Exercise description:
Pull each line holding "Polish" out of the entries below.

Records provided:
===============

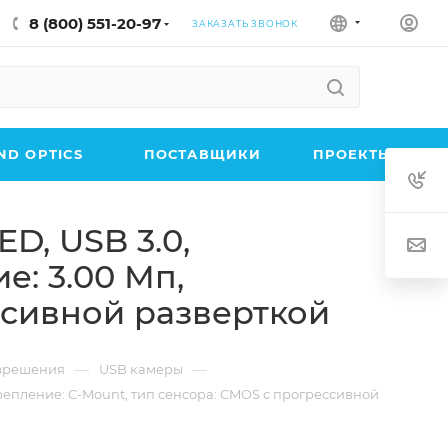
8 (800) 551-20-97
ЗАКАЗАТЬ ЗВОНОК
D OPTICS
ПОСТАВЩИКИ
ПРОЕКТЫ
D, USB 3.0,
е: 3.00 Мп,
ссивной разверткой
—
—
азрешения
USB камеры
крепление: C-Mount, тип сенсора: CMOS с прогрессивной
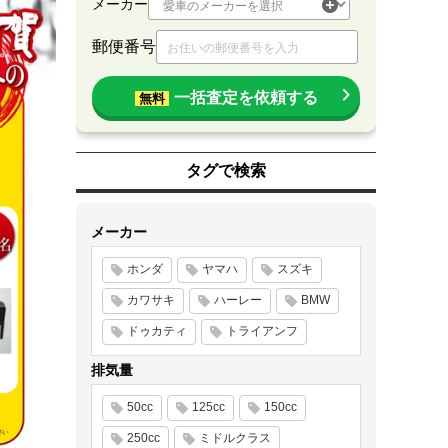
メーカー
郵便番号
一括査定を依頼する
無料
タグで検索
メーカー
ホンダ
ヤマハ
スズキ
カワサキ
ハーレー
BMW
ドゥカティ
トライアンフ
排気量
50cc
125cc
150cc
250cc
ミドルクラス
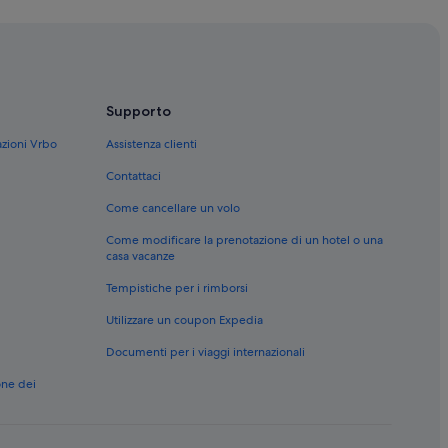
Supporto
azioni Vrbo
Assistenza clienti
Contattaci
Come cancellare un volo
Come modificare la prenotazione di un hotel o una
casa vacanze
Tempistiche per i rimborsi
Utilizzare un coupon Expedia
Documenti per i viaggi internazionali
one dei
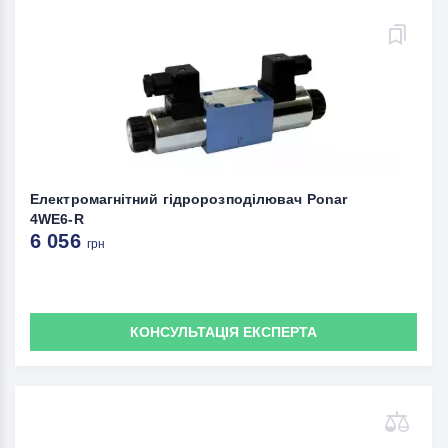
Електромагнітний гідророзподілювач Ponar
4WE6-R
6 056
грн
КОНСУЛЬТАЦІЯ ЕКСПЕРТА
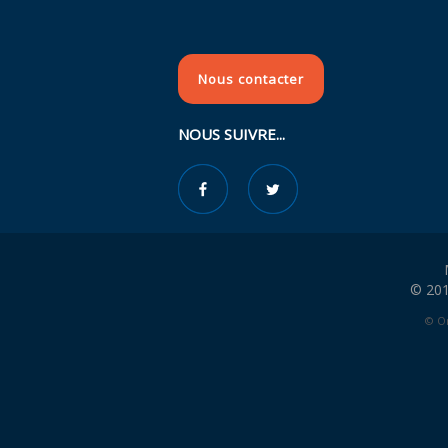
Nous contacter
NOUS SUIVRE...
© 201
© Or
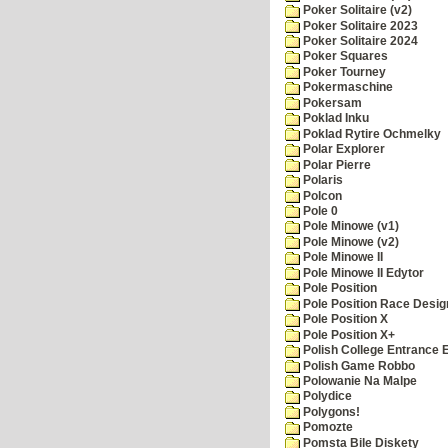
Poker Solitaire (v2)
Poker Solitaire 2023
Poker Solitaire 2024
Poker Squares
Poker Tourney
Pokermaschine
Pokersam
Poklad Inku
Poklad Rytire Ochmelky
Polar Explorer
Polar Pierre
Polaris
Polcon
Pole 0
Pole Minowe (v1)
Pole Minowe (v2)
Pole Minowe II
Pole Minowe II Edytor
Pole Position
Pole Position Race Desig
Pole Position X
Pole Position X+
Polish College Entrance
Polish Game Robbo
Polowanie Na Malpe
Polydice
Polygons!
Pomozte
Pomsta Bile Diskety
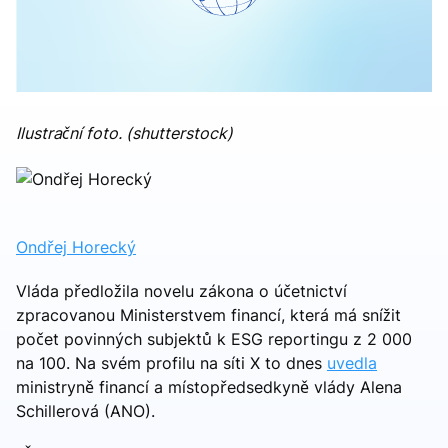
Ilustrační foto. (shutterstock)
Ondřej Horecký
Vláda předložila novelu zákona o účetnictví
zpracovanou Ministerstvem financí, která má snížit
počet povinných subjektů k ESG reportingu z 2 000
na 100. Na svém profilu na síti X to dnes
uvedla
ministryně financí a místopředsedkyně vlády Alena
Schillerová (ANO).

===============

Task answer:
Polish College Entrance
Polish Game Robbo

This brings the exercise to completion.